Channy Laux spent two years at Lincoln High and graduated in 1982. During a visit to LHS on Tuesday, she grew emotional as she shared memories of the school with a roomful of students who, like her more than 35 years ago, are part of the English Language Learners (ELL) program.
“It’s special to share this with you - to a school that shared so much with me,” said Laux, who now lives in California.
She recalled arriving in Lincoln after fleeing Cambodia, where the brutal Khmer Rouge regime seized control in the mid-1970s. She and her family endured starvation, horrendous working conditions, illness and extended time apart.

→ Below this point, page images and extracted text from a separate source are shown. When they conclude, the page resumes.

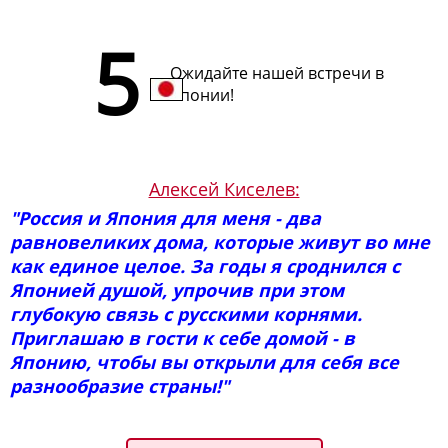
Ожидайте нашей встречи в
Японии!
Алексей Киселев:
"Россия и Япония для меня - два
равновеликих дома, которые живут во мне
как единое целое. За годы я сроднился с
Японией душой, упрочив при этом
глубокую связь с русскими корнями.
Приглашаю в гости к себе домой - в
Японию, чтобы вы открыли для себя все
разнообразие страны!"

Laux details her childhood in Cambodia and the life that followed in her new book, “Short Hair Detention.” As part of her visit to LHS, five copies of the book were donated to the school’s library.

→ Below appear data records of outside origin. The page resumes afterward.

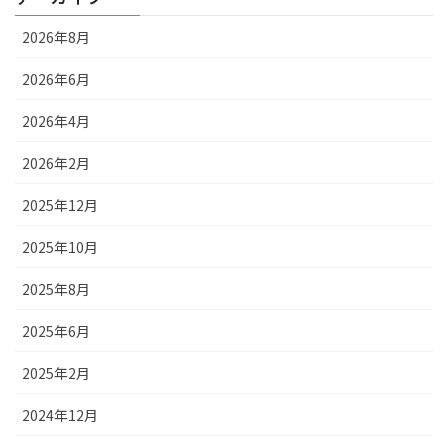
2026年8月
2026年6月
2026年4月
2026年2月
2025年12月
2025年10月
2025年8月
2025年6月
2025年2月
2024年12月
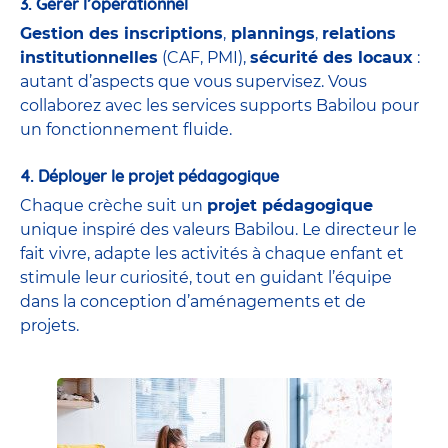
3. Gérer l’opérationnel
Gestion des inscriptions
,
plannings
,
relations
institutionnelles
(CAF, PMI),
sécurité des locaux
:
autant d’aspects que vous supervisez. Vous
collaborez avec les services supports Babilou pour
un fonctionnement fluide.
4. Déployer le projet pédagogique
Chaque crèche suit un
projet pédagogique
unique inspiré des valeurs Babilou. Le directeur le
fait vivre, adapte les activités à chaque enfant et
stimule leur curiosité, tout en guidant l’équipe
dans la conception d’aménagements et de
projets.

Laux spoke no English when she enrolled at LHS. There were plenty of moments when she believed she would never graduate. She thanked her counselors and teachers - some of whom were in the audience Tuesday - for their persistence.

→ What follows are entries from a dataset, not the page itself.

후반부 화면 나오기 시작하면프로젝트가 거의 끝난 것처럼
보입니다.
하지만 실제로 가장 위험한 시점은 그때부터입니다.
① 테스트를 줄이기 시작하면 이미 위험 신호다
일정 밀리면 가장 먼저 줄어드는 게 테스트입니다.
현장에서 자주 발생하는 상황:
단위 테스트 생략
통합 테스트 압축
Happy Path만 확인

“They had their own, different agenda - they were going to make sure this girl finished high school,” Laux said.
Before visiting LHS Tuesday, she stopped by the apartment where her family lived, at 14th and F streets. Every school day, she walked from their apartment to LHS. In the winter, she cut through the Capitol on her way so she could warm up. She still remembers staring up at that building shortly after arriving in Lincoln.
“It was my Statue of Liberty, my Ellis Island,” Laux said.
After graduating from LHS, Laux went on to earn a bachelor’s degree in Computer Science and Mathematics from the University of Nebraska-Lincoln and a master’s in Applied Mathematics from Santa Clara University. She worked for many years as an engineer in Silicon Valley, designing satellite systems and cockpits for F-16 and F-22 fighter jets.
On Tuesday, Laux encouraged the ELL students in attendance to not allow language to be the barrier that holds them back. “I still don’t speak perfect English. It’s great if we do speak perfect English, but don’t let that slow you down.”